Referring to FIG. 4, a preferred embodiment of the metal assist structure 22 is a sandwich of an adhesion layer 26, a first refractory metal layer 28, a primary conductor layer 30, and a second refractory metal layer 32. The adhesion layer 26 promotes the bonding of the metal assist structure 22 to the glass panel 10 and transparent electrode 12. It can include any electrically conductive metal or alloy that can bond to the glass panel 10, transparent electrode 12, and first refractory metal layer 28 without forming stresses that may cause the adhesion layer 26 or any of the other layers to peel away from these structures. Suitable metals include Cr, V, and Ti. Cr is preferred because it evaporates easily and provides good adhesion. Preferably, the adhesion layer 26 will be only as thick as needed to form a stable bond between the structures it contacts. For example, the adhesion layer 26 can be about 10 nm to about 20 nm thick. If the first refractory metal layer 28 can form stable, low stress bonds with the glass panel 10 and transparent electrode 12, the adhesion layer 26 may not be needed. In that case, the metal assist structure 22 can have only three layers: the two refractory metal layers 28, 32 and the primary conductor layer 30.
The refractory metal layers 28, 32 protect the primary conductor layer 30 from oxidation and prevent the primary conductor layer from diffusing into the first dielectric layer 14 and phosphor layer 16 when the display is annealed to activate the phosphor layer as described below.

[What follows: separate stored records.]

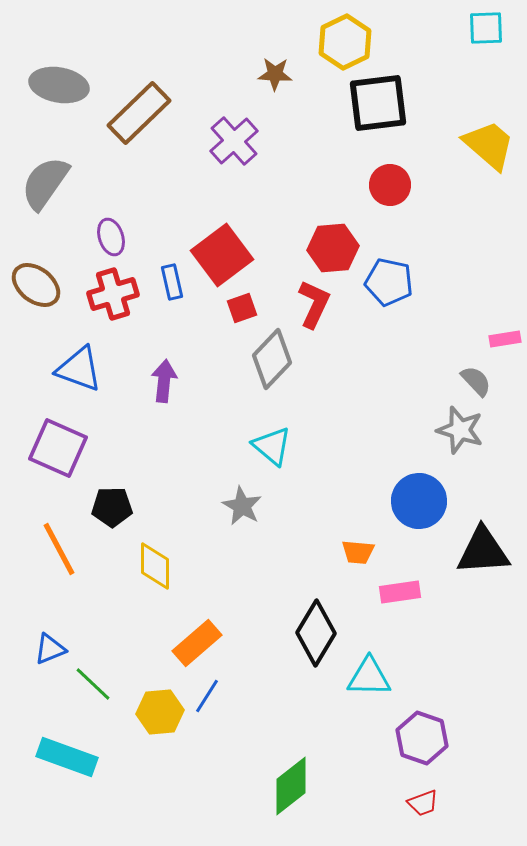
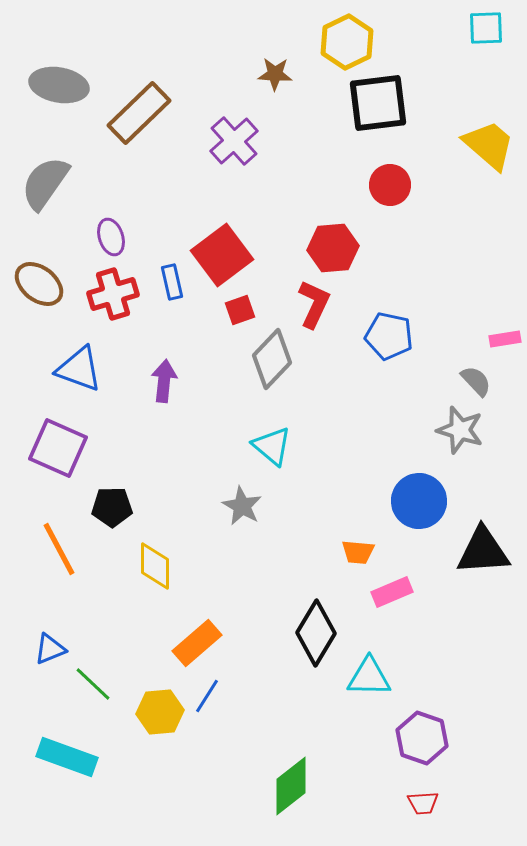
yellow hexagon at (345, 42): moved 2 px right
blue pentagon at (389, 282): moved 54 px down
brown ellipse at (36, 285): moved 3 px right, 1 px up
red square at (242, 308): moved 2 px left, 2 px down
pink rectangle at (400, 592): moved 8 px left; rotated 15 degrees counterclockwise
red trapezoid at (423, 803): rotated 16 degrees clockwise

Therefore, the refractory metal layers 28, 32 should include a metal or alloy that is stable at the annealing temperature, can prevent oxygen from penetrating the primary conductor layer 30, and can prevent the primary conductor layer 30 from diffusing into the first dielectric layer 14 or the phosphor layer 16. Suitable metals include W, Mo, Ta, Rh, and Os. Both refractory metal layers 28, 32 can be up to about 50 nm thick. Because the resistivity of the refractory layer can be higher than the resistivity of the primary conductor 30, the refractory layers 28, 32 should be as thin as possible to allow for the thickest possible primary conductor layer 30. Preferably, the refractory metal layers 28, 32 will be about 20 nm to about 40 nm thick.
The primary conductor layer 30 conducts most of the current through the metal assist structure 22. It can be any highly conductive metal or alloy such as Al, Cu, Ag, or Au. Al is preferred because of its high conductivity, low cost, and compatibility with later processing. The primary conductor layer 30 should be as thick as possible to maximize the conductivity of the metal assist structure 22. Its thickness is limited by the total thickness of the metal assist structure 22 and the thicknesses of the other layers. For example, the primary conductor layer 30 can be up to about 200 nm thick. Preferably, the primary conductor layer 30 will be about 50 nm to about 180 nm thick.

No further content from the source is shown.